SALUD

Ni la carne ni el pescado: la verdura con el doble de proteínas que ayuda a ganar masa muscular

Rica en nutrientes, versátil y fácil de incorporar en cualquier dieta, esta verdura se convirtió en la favorita de quienes buscan aumentar masa muscular de forma natural y saludable. Descubrí cuál es y por qué los expertos la recomiendan.

Redacción BAE

La búsqueda de alternativas saludables y efectivas para aumentar la masa muscular ha llevado a muchos a replantear sus hábitos alimenticios. En este sentido, la espirulina destaca como una fuente notable de proteínas, superando incluso a conocidas fuentes animales como la carne y el pescado. Según datos del Departamento de Agricultura de Estados Unidos, la espirulina posee 57 gramos de proteína por cada 100 gramos, una cifra que eclipsa a la de un trozo de carne, que contiene aproximadamente 26 gramos de proteína en la misma cantidad.

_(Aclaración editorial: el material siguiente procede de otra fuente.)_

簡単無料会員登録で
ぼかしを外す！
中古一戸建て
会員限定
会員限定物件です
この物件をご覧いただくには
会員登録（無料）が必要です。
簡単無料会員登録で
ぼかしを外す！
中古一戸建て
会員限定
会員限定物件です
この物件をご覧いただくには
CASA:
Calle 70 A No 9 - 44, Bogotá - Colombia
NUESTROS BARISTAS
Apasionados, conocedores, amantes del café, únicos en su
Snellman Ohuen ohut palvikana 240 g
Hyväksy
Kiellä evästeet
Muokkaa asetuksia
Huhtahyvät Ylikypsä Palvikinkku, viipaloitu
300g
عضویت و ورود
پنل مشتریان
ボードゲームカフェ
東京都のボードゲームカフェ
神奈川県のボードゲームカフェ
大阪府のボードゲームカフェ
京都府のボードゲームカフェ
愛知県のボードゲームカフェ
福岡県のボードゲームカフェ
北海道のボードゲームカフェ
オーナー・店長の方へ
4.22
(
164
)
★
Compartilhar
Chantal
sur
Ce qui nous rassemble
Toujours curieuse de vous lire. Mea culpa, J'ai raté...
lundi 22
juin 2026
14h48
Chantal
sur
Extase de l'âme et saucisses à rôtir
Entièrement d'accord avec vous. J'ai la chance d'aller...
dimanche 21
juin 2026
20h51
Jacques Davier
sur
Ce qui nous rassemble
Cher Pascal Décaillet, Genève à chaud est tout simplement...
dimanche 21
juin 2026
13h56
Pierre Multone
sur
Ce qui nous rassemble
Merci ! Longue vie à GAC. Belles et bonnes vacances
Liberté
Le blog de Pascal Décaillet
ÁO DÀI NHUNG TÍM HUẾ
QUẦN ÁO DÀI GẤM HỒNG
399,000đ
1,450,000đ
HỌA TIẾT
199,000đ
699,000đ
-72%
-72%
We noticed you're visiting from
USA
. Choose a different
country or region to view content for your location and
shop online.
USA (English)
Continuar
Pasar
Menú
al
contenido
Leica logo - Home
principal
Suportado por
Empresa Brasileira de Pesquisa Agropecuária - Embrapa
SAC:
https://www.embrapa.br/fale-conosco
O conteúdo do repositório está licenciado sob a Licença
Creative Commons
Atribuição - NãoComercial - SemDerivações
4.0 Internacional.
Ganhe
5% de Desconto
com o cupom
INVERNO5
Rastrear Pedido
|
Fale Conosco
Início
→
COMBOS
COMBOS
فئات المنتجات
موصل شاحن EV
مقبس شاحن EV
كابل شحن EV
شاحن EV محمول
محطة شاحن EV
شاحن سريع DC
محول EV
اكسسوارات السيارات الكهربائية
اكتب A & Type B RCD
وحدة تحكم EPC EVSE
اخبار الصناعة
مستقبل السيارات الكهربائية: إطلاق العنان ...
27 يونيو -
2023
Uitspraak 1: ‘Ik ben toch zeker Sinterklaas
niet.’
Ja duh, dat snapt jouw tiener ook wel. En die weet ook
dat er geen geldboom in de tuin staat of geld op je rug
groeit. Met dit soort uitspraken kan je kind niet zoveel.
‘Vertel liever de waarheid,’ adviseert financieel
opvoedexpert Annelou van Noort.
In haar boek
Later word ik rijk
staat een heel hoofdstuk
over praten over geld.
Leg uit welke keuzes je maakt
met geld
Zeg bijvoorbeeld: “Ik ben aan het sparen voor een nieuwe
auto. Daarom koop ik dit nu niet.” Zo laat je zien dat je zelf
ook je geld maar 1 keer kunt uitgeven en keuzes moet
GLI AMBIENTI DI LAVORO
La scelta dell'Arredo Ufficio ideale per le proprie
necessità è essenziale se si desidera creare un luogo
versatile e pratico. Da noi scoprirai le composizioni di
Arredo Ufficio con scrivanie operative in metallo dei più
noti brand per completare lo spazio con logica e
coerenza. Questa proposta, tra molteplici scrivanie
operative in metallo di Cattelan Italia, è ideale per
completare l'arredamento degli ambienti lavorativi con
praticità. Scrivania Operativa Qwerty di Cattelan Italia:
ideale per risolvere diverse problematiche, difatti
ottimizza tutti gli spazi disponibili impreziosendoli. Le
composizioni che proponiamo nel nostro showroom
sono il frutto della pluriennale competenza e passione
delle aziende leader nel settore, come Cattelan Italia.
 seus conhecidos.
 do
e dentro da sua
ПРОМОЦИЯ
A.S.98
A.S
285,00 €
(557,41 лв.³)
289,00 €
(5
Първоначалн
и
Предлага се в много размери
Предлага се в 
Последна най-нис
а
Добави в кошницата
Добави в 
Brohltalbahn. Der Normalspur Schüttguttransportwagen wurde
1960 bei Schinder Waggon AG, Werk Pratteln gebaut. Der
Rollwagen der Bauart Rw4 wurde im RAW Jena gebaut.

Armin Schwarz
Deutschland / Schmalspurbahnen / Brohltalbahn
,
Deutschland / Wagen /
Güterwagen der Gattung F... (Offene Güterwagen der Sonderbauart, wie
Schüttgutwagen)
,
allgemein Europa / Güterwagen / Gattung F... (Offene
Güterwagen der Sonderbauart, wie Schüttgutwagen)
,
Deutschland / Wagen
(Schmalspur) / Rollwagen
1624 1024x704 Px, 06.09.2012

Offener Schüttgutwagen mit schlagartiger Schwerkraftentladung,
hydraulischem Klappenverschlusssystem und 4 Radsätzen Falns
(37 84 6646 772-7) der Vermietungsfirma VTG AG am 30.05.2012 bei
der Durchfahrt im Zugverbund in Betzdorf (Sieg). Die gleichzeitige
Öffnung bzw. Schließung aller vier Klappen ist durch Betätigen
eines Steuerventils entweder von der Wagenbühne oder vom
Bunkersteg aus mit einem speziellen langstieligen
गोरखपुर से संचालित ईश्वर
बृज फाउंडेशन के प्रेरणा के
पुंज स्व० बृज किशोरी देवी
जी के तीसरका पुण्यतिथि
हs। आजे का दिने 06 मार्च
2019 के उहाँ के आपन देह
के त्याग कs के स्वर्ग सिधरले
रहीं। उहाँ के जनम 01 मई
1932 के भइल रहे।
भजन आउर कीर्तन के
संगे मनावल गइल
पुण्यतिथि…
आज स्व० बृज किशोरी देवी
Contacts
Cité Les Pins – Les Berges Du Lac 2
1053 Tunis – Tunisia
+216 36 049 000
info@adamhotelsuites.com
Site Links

Esta alga, que históricamente ha sido consumida por diversas comunidades, como los aztecas en el siglo XVI y las tribus Kanembu en África Central, se ha convertido en un suplemento popular entre deportistas y aquellos que buscan mejorar su rendimiento físico de forma natural. La espirulina no solo se destaca por su alto contenido proteico, sino también por su capacidad de fortalecer las deficiencias nutricionales. Proporciona una combinación rica de vitaminas, minerales y oligoelementos esenciales.

El valor nutricional de la espirulina se amplía aún más con su contenido de fitonutrientes y enzimas antioxidantes, como la superóxido dismutasa (SOD), la clorofila A y carotenoides. Estos compuestos ayudan a combatir el daño oxidativo en las células y pueden reducir el riesgo de enfermedades coronarias. Además, su riqueza en calcio, fósforo, potasio, magnesio, hierro, zinc y yodo refuerza áreas vitales del cuerpo, incluyendo huesos, músculos y cerebro.

Asimismo, este vegetal es un alimento completo que contiene los ocho aminoácidos esenciales, cruciales para el bienestar. Estos aminoácidos no solo están involucrados en el desarrollo condicionante del músculo, sino que también actúan para calmar el sistema nervioso y mejorar la calidad del sueño.

Sin embargo, es importante abordar con precaución la inclusión de esta alga en la dieta. Según el dietista-nutricionista Daniel Ursúa, su consumo excesivo puede provocar problemas en la tiroides, debido a su alto contenido en yodo. Además, se ha señalado un riesgo de contaminación por arsénico, un elemento tóxico que puede ser absorbido por el alga en mares y lagos. Se recomienda, por lo tanto, consultar a un especialista en nutrición antes de añadir espirulina a la dieta habitual.

En términos de salud cardiovascular, la espirulina no solo es valorada por su elevado contenido proteico, sino también por su capacidad antioxidante. La ficocianina, uno de sus componentes, protege las células y puede tener efectos antiinflamatorios, convirtiéndola en un aliado para la recuperación muscular tras el ejercicio. Además, su consumo puede favorecer la salud intestinal al promover un microbioma saludable, lo que garantiza una mejor digestión y absorción de nutrientes. Esto resulta especialmente relevante para aquellos que siguen dietas vegetarianas o veganas y que pueden presentar carencias en aminoácidos.

En suma, la espirulina se presenta como una alternativa rica en proteínas y nutrientes que puede ser altamente beneficiosa para quienes buscan optimizar su masa muscular y su salud general en el contexto argentino actual, donde la búsqueda de una alimentación equilibrada y consciente cobra cada vez más relevancia.